____ Provided entries

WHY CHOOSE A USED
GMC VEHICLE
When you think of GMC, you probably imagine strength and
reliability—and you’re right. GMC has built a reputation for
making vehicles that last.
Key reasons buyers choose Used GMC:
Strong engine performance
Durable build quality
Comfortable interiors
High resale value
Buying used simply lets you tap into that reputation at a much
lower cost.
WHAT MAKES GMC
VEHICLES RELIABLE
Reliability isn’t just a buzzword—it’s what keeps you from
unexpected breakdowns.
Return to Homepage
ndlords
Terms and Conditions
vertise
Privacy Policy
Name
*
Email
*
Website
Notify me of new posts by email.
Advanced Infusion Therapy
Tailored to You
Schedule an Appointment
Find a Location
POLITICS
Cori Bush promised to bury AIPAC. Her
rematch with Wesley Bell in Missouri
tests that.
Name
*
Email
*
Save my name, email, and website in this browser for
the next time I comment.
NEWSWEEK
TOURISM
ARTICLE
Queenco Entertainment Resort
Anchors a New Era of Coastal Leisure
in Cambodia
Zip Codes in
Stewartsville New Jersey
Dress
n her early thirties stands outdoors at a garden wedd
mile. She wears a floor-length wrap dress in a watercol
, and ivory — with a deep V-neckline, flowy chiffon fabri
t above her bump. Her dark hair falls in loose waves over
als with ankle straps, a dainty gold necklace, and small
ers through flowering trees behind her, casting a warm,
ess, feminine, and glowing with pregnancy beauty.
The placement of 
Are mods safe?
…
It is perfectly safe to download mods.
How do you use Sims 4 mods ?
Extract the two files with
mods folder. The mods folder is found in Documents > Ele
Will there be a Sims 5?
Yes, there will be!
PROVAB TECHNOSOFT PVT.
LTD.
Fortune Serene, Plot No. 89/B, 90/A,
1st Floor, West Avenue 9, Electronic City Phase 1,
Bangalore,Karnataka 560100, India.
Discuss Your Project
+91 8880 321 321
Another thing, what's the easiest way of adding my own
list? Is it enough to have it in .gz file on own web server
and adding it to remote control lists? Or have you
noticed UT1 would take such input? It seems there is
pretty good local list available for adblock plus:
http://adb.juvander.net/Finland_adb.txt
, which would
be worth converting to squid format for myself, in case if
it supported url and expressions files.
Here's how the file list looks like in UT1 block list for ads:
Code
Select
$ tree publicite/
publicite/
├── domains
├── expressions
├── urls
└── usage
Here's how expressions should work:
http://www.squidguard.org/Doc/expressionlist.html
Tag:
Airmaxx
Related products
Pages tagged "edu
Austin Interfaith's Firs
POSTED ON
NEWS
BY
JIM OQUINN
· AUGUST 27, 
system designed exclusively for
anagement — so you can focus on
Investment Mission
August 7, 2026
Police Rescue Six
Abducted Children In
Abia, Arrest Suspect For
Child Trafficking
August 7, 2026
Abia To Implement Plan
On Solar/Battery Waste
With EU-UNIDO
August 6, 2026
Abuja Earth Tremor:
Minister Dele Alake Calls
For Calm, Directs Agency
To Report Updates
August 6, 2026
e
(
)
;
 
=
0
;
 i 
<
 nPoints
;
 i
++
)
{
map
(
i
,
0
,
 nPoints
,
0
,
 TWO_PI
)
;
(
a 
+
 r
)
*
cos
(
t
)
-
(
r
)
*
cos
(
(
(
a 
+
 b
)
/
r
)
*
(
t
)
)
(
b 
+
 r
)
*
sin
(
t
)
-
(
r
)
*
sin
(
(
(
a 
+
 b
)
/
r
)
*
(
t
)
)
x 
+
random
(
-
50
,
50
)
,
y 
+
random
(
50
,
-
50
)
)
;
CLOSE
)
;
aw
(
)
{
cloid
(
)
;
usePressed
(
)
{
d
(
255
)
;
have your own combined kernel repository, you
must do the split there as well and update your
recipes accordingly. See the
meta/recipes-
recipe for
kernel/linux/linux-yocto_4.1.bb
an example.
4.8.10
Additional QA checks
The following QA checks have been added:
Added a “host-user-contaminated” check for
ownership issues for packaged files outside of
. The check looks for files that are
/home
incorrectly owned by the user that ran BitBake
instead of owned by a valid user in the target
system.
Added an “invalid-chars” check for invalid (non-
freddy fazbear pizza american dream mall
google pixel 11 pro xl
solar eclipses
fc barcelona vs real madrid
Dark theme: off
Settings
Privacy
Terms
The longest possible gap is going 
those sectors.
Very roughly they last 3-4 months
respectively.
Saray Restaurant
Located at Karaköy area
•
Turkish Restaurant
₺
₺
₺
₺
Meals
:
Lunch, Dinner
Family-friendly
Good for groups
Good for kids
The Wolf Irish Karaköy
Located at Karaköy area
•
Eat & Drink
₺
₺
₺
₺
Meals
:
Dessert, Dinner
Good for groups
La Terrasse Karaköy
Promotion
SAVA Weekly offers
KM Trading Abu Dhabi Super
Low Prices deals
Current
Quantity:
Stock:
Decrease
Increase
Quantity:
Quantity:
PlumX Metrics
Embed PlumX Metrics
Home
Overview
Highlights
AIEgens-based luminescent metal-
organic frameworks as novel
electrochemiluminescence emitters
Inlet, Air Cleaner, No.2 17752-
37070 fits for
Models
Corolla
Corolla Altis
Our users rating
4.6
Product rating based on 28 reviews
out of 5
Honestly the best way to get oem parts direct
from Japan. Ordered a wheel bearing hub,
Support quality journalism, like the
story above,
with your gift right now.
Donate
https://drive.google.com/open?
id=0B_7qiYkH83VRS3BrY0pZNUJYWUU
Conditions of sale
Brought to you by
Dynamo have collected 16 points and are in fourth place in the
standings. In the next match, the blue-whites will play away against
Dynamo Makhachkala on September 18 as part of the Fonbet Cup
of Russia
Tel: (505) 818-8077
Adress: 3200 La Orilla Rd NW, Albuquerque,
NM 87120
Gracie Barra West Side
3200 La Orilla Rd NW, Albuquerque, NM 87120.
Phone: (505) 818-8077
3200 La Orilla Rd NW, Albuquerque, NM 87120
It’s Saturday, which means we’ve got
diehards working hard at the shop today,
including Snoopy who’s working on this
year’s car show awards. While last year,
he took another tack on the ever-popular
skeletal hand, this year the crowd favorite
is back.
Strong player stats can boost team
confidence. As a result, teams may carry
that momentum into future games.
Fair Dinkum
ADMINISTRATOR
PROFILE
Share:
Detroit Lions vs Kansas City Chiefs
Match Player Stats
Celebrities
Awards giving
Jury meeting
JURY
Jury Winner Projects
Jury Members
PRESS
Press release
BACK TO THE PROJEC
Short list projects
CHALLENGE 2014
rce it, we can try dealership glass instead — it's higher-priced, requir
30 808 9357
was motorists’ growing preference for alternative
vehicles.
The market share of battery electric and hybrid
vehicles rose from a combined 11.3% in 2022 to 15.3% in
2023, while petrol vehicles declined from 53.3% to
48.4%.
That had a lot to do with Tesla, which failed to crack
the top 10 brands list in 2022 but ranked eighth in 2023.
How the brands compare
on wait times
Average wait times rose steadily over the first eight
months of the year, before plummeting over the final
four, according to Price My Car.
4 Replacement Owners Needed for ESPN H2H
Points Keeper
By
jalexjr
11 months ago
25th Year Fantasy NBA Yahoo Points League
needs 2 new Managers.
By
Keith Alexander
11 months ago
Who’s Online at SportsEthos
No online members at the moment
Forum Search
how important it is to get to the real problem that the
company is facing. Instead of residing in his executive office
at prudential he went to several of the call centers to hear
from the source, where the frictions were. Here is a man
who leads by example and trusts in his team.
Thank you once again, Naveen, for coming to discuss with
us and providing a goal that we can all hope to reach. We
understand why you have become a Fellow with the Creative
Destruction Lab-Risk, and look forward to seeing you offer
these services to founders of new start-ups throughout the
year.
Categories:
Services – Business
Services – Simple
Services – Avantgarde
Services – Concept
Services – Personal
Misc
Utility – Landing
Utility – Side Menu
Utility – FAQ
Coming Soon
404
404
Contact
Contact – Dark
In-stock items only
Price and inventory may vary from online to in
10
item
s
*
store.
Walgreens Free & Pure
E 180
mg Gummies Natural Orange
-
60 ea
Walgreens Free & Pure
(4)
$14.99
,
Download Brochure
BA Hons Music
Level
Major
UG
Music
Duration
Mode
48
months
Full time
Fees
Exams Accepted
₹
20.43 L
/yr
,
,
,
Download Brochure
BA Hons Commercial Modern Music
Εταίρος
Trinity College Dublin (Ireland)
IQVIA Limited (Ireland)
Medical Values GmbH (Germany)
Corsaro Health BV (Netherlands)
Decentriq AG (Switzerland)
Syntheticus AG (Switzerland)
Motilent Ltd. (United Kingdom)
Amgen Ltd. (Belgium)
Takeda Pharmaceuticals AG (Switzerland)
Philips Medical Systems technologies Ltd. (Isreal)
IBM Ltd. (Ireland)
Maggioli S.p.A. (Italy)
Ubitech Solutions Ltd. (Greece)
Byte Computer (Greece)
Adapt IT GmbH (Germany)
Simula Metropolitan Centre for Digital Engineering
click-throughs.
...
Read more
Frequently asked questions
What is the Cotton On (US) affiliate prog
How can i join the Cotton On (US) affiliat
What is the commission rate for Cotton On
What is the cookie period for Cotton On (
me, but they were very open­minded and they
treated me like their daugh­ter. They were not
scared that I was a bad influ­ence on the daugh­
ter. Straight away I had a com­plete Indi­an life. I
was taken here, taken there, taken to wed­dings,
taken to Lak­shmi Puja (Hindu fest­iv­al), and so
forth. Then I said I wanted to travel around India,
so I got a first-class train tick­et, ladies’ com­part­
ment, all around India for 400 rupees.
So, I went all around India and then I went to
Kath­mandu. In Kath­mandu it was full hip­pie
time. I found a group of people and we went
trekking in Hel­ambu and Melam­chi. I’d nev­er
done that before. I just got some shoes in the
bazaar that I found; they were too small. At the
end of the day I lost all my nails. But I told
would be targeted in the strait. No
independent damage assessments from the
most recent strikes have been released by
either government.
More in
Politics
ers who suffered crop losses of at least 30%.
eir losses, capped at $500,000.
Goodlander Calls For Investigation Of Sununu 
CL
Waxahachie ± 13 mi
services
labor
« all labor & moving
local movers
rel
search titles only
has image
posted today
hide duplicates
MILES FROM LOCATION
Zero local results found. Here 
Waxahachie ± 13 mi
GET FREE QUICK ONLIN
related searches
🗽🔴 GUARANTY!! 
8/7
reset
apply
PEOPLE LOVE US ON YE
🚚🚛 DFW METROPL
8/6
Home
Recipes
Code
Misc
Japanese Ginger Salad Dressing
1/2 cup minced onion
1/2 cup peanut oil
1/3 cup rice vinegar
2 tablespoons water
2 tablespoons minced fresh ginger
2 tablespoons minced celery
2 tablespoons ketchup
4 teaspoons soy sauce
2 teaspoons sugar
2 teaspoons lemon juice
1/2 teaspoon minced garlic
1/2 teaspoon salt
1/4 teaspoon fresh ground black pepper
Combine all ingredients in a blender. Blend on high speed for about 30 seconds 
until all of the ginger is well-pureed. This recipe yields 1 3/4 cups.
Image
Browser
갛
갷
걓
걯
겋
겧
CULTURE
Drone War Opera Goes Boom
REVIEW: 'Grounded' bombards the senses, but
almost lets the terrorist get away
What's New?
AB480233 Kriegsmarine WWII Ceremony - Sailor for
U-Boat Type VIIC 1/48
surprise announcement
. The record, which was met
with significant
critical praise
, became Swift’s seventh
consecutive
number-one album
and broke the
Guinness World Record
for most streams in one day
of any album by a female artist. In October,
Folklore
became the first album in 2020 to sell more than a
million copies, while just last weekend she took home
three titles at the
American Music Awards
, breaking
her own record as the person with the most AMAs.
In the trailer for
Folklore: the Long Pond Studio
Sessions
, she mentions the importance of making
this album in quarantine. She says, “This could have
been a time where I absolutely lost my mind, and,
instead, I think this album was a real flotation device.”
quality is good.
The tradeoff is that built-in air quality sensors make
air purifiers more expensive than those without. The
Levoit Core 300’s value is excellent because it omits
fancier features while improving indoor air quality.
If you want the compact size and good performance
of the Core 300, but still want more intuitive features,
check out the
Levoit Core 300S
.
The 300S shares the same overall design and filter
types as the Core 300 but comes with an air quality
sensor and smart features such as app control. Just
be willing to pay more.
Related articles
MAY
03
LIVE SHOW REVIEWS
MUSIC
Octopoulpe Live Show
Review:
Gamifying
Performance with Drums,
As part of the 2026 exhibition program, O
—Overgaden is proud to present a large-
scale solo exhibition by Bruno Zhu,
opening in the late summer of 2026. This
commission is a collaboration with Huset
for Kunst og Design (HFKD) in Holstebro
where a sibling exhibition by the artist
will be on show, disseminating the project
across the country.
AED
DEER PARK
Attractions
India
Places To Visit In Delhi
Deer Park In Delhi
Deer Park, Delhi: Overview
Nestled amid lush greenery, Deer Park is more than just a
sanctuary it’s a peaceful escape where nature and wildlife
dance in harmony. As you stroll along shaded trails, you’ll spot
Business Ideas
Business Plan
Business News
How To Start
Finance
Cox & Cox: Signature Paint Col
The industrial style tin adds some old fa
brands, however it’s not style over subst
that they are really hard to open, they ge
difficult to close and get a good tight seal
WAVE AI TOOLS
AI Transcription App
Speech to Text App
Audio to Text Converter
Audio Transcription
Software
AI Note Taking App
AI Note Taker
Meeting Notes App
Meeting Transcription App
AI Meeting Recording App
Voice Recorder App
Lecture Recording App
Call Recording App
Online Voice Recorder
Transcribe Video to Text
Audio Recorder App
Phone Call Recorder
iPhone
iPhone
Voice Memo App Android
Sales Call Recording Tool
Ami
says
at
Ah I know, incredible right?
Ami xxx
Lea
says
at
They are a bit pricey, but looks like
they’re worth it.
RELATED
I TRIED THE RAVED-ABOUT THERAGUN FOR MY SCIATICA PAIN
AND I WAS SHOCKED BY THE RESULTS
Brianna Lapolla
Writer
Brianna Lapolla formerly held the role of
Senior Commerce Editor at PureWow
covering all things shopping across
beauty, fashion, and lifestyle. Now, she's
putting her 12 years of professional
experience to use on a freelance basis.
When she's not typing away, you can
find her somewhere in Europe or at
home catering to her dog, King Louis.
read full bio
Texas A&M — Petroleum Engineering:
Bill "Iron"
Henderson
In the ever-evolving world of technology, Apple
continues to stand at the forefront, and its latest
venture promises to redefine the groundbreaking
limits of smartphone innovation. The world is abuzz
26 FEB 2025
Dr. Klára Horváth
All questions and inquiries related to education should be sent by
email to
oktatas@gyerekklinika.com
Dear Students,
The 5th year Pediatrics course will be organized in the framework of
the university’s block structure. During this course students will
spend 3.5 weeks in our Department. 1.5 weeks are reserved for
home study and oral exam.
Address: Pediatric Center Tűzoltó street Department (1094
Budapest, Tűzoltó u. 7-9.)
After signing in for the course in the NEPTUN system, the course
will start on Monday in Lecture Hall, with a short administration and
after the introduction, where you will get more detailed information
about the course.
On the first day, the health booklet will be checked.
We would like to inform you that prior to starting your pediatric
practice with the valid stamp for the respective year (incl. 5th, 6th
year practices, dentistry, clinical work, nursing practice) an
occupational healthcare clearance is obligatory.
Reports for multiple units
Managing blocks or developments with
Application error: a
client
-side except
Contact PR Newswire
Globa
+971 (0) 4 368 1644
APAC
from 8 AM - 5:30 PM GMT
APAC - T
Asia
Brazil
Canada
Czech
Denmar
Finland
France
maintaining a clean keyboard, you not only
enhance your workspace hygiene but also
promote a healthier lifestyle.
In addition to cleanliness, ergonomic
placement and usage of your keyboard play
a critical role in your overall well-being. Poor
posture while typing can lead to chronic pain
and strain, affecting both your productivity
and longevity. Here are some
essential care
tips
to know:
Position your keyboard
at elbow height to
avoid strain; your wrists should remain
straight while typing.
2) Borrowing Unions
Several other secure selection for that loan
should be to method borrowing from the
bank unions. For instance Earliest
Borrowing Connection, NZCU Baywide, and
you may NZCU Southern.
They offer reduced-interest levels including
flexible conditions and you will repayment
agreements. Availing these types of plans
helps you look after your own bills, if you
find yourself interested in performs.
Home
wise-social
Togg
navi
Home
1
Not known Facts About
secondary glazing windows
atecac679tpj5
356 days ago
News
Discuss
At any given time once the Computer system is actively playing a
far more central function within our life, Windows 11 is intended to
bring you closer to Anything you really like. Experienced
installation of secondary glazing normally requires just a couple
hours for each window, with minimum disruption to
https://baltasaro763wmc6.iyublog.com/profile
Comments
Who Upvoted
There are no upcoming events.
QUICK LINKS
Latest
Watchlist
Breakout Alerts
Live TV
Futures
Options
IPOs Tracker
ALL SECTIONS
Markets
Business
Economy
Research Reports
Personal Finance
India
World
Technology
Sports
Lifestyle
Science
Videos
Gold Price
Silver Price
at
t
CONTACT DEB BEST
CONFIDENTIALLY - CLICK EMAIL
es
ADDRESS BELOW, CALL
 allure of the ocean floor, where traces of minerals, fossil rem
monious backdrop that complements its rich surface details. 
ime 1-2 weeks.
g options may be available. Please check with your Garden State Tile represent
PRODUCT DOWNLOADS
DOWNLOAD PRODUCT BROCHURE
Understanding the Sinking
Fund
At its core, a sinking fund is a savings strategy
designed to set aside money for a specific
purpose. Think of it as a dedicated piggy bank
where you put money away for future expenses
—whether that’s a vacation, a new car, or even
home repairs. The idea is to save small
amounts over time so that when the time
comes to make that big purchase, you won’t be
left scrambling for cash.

________

• _Activity_
Go over the entries above and tally the lines holding "Department"; please answer with the number alone.

• _Worked solution_
2